Perkawinan jenis ini memungkinkan seorang pria untuk menikahi lebih dari satu istri sekaligus. Perkawinan jenis ini lazim terjadi pada masyarakat Hindu hingga ditetapkannya Undang-Undang Perkawinan Hindu tahun 1955. Perkawinan ini terutama dilakukan oleh orang-orang kaya dalam masyarakat Hindu. Meskipun mendapat persetujuan sosial sebelum berlakunya Undang-Undang Perkawinan Hindu, tahun 1955 tidak pernah dianggap sebagai jenis perkawinan yang ideal di kalangan umat Hindu. Pemberi hukum Hindu telah membuat ketentuan untuk itu hanya dalam keadaan khusus tertentu.

Pada periode ‘Ramayana’ ‘Dasaratha’ ayah dari ‘Dewa Rama’, memiliki tiga istri. Dalam ‘Mahabharata’ raja ‘Pandu’ dan tuan Krishna memiliki lebih dari satu istri.
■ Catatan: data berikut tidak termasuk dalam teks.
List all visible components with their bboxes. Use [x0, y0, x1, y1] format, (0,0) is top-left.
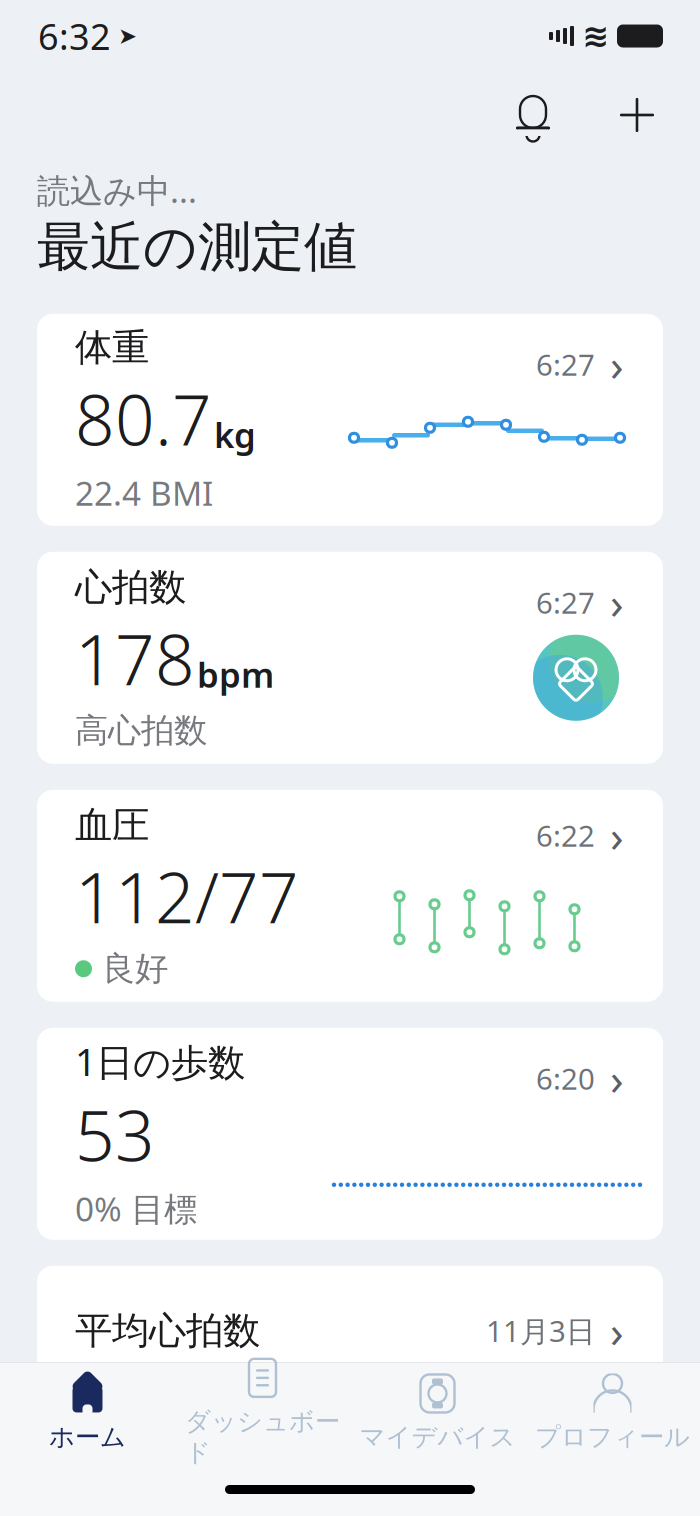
staticText: マイデバイス [360, 1421, 516, 1452]
button[interactable]: 1日の歩数 [37, 1028, 663, 1240]
staticText: 高心拍数 [75, 710, 207, 751]
staticText: › [610, 1049, 624, 1107]
button[interactable]: 血圧 [37, 790, 663, 1002]
staticText: 読込み中... [37, 168, 197, 212]
staticText: ≋ [582, 18, 610, 54]
staticText: ➤ [118, 23, 137, 49]
staticText: 6:27 [536, 345, 595, 384]
staticText: 178 [75, 612, 195, 704]
staticText: 6:22 [536, 816, 595, 855]
staticText: 53 [75, 1088, 155, 1180]
staticText: 22.4 BMI [75, 471, 213, 515]
staticText: 6:27 [536, 583, 595, 622]
button[interactable]: ダッシュボード [175, 1367, 350, 1459]
staticText: 最近の測定値 [37, 214, 357, 280]
button[interactable]: Add measurement [614, 92, 660, 138]
button[interactable]: Notifications [510, 90, 556, 140]
staticText: 11月3日 [486, 1311, 595, 1350]
button[interactable]: 体重 [37, 314, 663, 526]
staticText: › [610, 335, 624, 393]
button[interactable]: 心拍数 [37, 552, 663, 764]
staticText: 112/77 [75, 850, 299, 942]
staticText: 6:20 [536, 1059, 595, 1098]
staticText: 6:32 [38, 12, 111, 60]
staticText: 血圧 [75, 802, 149, 848]
staticText: ダッシュボード [185, 1406, 340, 1468]
staticText: プロフィール [535, 1421, 690, 1452]
staticText: 体重 [75, 325, 149, 371]
staticText: › [610, 573, 624, 631]
staticText: 1日の歩数 [75, 1037, 245, 1086]
staticText: 良好 [102, 948, 168, 989]
button[interactable]: プロフィール [525, 1367, 700, 1459]
staticText: 0% 目標 [75, 1186, 197, 1231]
staticText: 平均心拍数 [75, 1308, 260, 1354]
staticText: bpm [197, 651, 274, 697]
staticText: 77 [75, 1356, 155, 1448]
button[interactable]: マイデバイス [350, 1367, 525, 1459]
staticText: ホーム [49, 1421, 126, 1452]
staticText: 心拍数 [75, 564, 186, 610]
staticText: › [610, 1302, 624, 1360]
button[interactable]: ホーム [0, 1367, 175, 1459]
staticText: 80.7 [75, 372, 212, 465]
button[interactable]: 平均心拍数 [37, 1266, 663, 1396]
staticText: bpm [157, 1395, 234, 1441]
staticText: kg [214, 412, 256, 458]
staticText: › [610, 806, 624, 864]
Arjuna menikah dengan Dropadi, Subadra, Ulapi dan Uttara. Hukum Hindu kuno tidak pernah menganggap praktik poligami sebagai tidak bermoral. Pada zaman kuno, poligami ada di mana-mana dan disetujui oleh teks serta kebiasaan.

Namun berdasarkan UU Perkawinan Hindu tahun 1955, jenis perkawinan poligami tidak diakui di kalangan umat Hindu. Serikat poligami tidak lagi sah berdasarkan Undang-Undang ini. Hukum Hindu modern memberikan hukuman kepada orang Hindu yang menikah secara poligami. Namun demikian, Poligami telah ditafsirkan sebagai kebiasaan kuno dan masih lazim di beberapa bagian India. Poligami cenderung bertahan dalam masyarakat Bhutan, meskipun upaya terbaik negara untuk mengurangi jumlah istri.
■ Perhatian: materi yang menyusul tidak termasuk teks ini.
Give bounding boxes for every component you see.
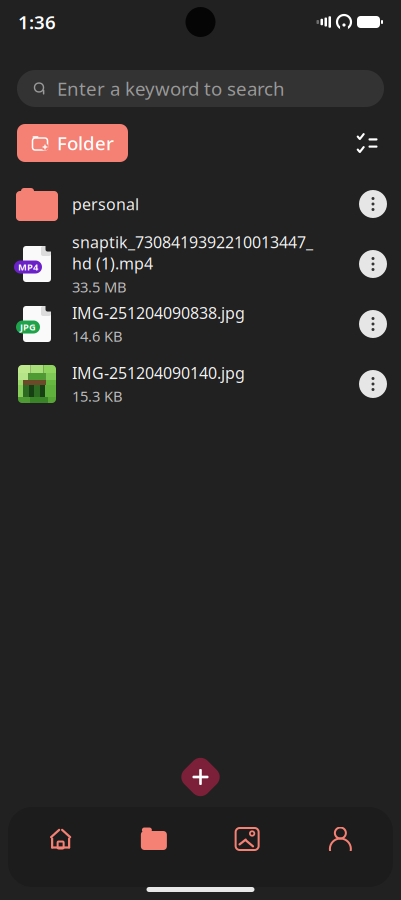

Ketidakmampuan perempuan untuk menanggung masalah laki-laki dianggap sebagai alasan vital praktik poligami. Dipercaya secara luas di kalangan umat Hindu bahwa seorang Hindu tidak boleh mati tanpa seorang anak laki-laki dan oleh karena itu kegagalan istri untuk menghasilkan seorang anak laki-laki mengharuskan suami untuk mengambil beberapa istri untuk mendapatkan seorang anak laki-laki yang dapat melanjutkan garis keturunannya. dengan persembahan pindas untuk memberikan ketenangan jiwanya. Selain itu, sensualitas laki-laki, perempuan yang cepat menua, sebab-sebab ekonomi, rasa gengsi, ketimpangan rasio jenis kelamin dan lain-lain juga dianggap sebagai penyebab poligami.